James Alexander George Smith McCartney (30 June 1945 – 9 May 1980), also known as J. A. G. S. McCartney or "Jags" McCartney, was a Turks and Caicos Islander politician. He was the 1st Chief Minister of the Turks and Caicos Islands and held that position from 31 August 1976 until 9 May 1980, when he died when the private plane he was in crashed near Vineland, New Jersey, while flying from Washington DC to Atlantic City.

McCartney was born in Grand Turk to an accomplished Jamaican barrister, Harvey O. B. Fernandez McCartney and a Sunday school pianist, Sally McCartney, née Taylor of the Turks and Caicos.
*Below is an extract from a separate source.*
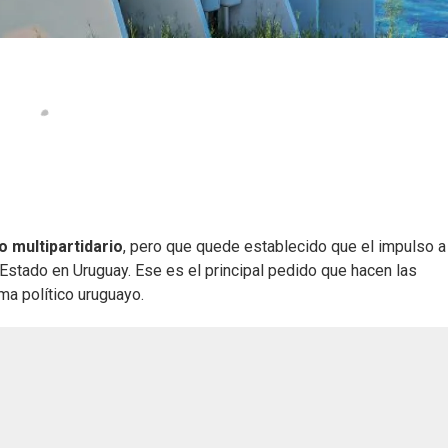
 multipartidario
, pero que quede establecido que el impulso a 
 Estado en Uruguay. Ese es el principal pedido que hacen las
ma político uruguayo.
He was named after a prominent Jamaican barrister and distinguished legislator, James Alexander George Smith (1877–1942).

J.A.G.S. McCartney was the first leader and founder of the People's Democratic Movement (PDM), a grassroots organization established to address the many social and economic ills that had been pervasive throughout the Turks and Caicos Islands. A central goal of his was the attainment of self-determination for the people of the Turks and Caicos Islands. McCartney had particularly sought to mobilize the youth in the political process. A charismatic, dynamic and visionary figure, McCartney was determined to usher in a new Constitution that would foster and safeguard the rights of all Turks and Caicos Islanders, create new opportunities for citizens and advance the Country. Assuming office at age 31, McCartney remains one of the world's youngest democratically elected leaders in history. After his death, his deputy Oswald Skippings became Chief Minister at the age of 26.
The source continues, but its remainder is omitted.